Item 6. Contracts, Arrangements, Understandings or Relationships with Respect to Securities of the Issuer.

 

Blake Furlow has a right of first refusal to purchase all shares beneficially owned by Brian Pappas and FranVentures at which time Seller decides to sell.

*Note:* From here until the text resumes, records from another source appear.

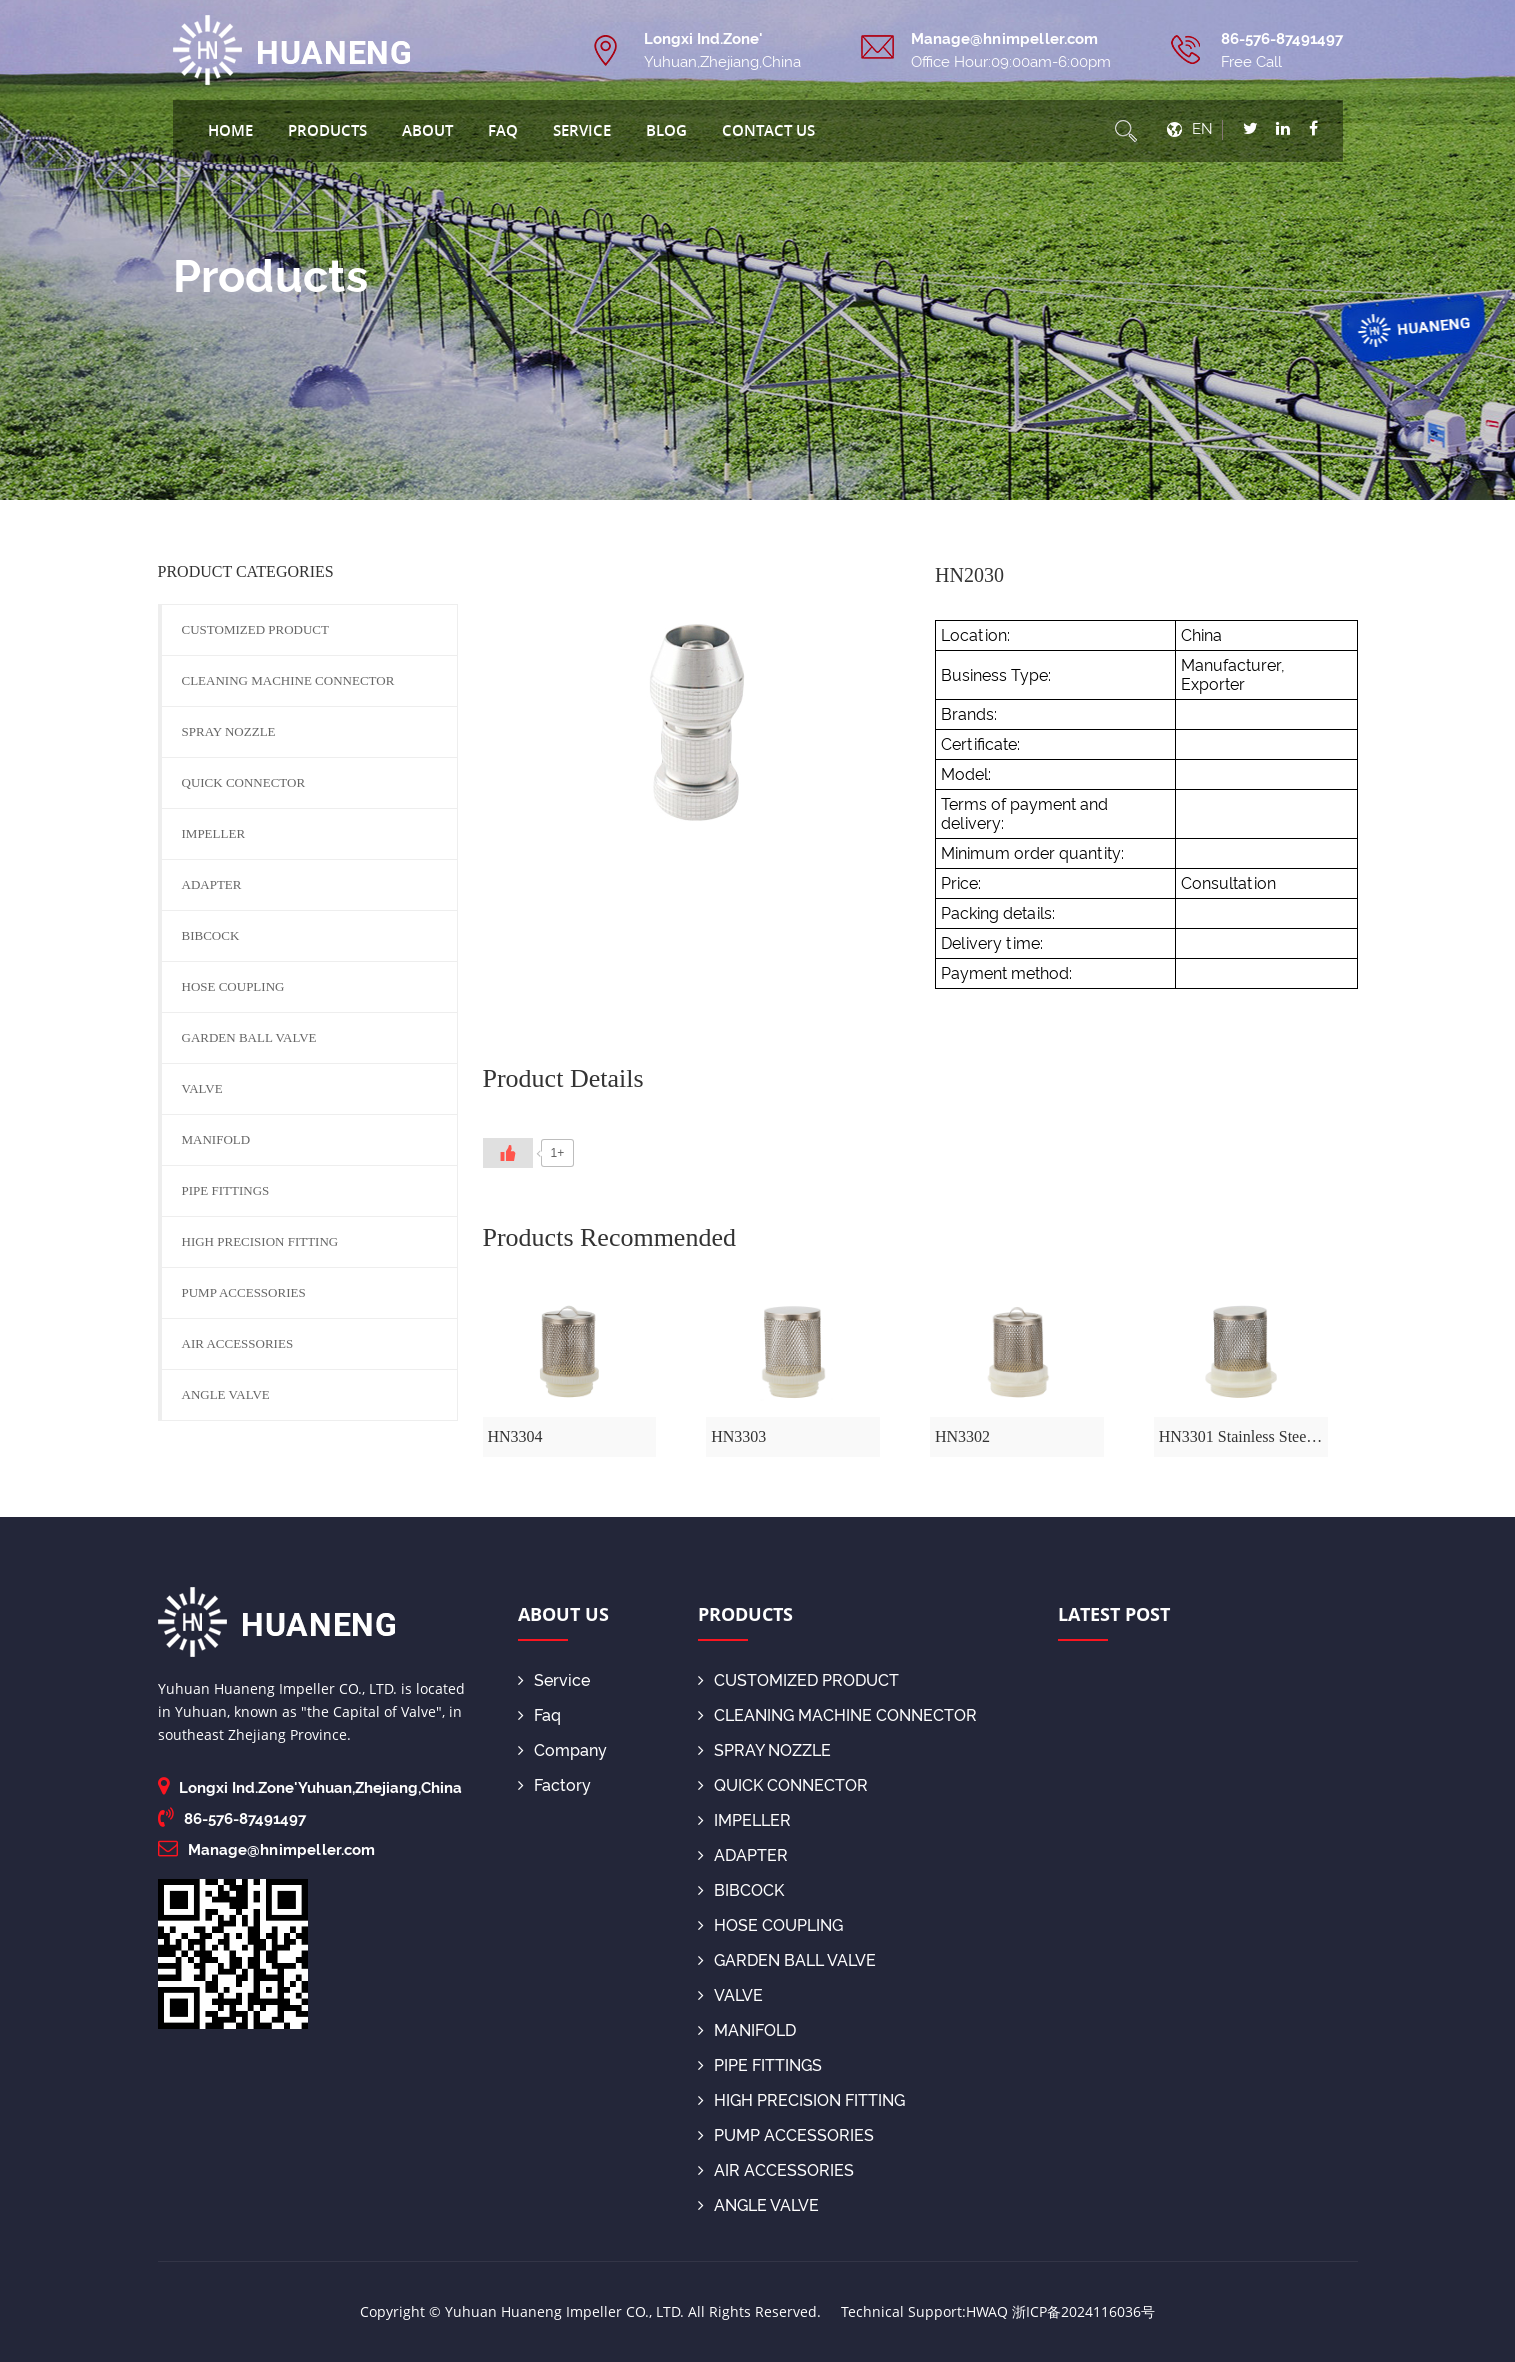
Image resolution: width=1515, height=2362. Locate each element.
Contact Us (768, 130)
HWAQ (987, 2311)
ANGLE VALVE (226, 1394)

Brian Pappas and FranVentures are believed to beneficially own 1,213,249 based on information contained in Form 4 filed by Brian Pappas on 4/5/17.

 

Item 7. Material to be Filed as Exhibits.

 

See Exhibit 1.

 

     

 

 

CUSIP No.: 554142109 SCHEDULE 13D Page 5 of 6

 

SIGNATURE

 

After reasonable inquiry and to the best of my knowledge and belief, I certify that the information set forth in this statement is true, complete and correct.

 

Date: May 17, 2017   Blake Furlow.
       

By /s/ Blake Furlow

     
      Anik Furlow
       
      /s/ Anik Furlow
       
      Anik Furlow

 

     

 

 

CUSIP No.: 554142109 SCHEDULE 13D Page 6 of 6

 

Appendix A

 

The name and present principal occupation or employment and material occupations, positions, offices or employment for the past five years of Blake Furlow and Anik Montpetit are set forth below.

 

    Present Principal Occupation or Employment; Material Positions Held During the Past Five Years;    
         
Name   Citizenship   Business Address
         
Blake Furlow   Owner of Boise Escape LLC since February 2015,  

1074 Cole LLC

Boise, ID 83704

         
    Real Estate investing since 2009,  

2110 N Westgate

Boise, ID 83704

         
    Pay Day Loan Rescue, from 2006-2013.  

1915 W State ST #331

Boise, ID 83702

         
Anik Furlow   Owner of Boise Escape LLC since February 2015.  

1074 Cole

Boise, ID 83704

         
    Real Estate investing since 2014,  

2110 N Westgate

Boise, ID 83704

         
    Travel and Lodging coordinator for Cirque Du Soleil from 2008-2015.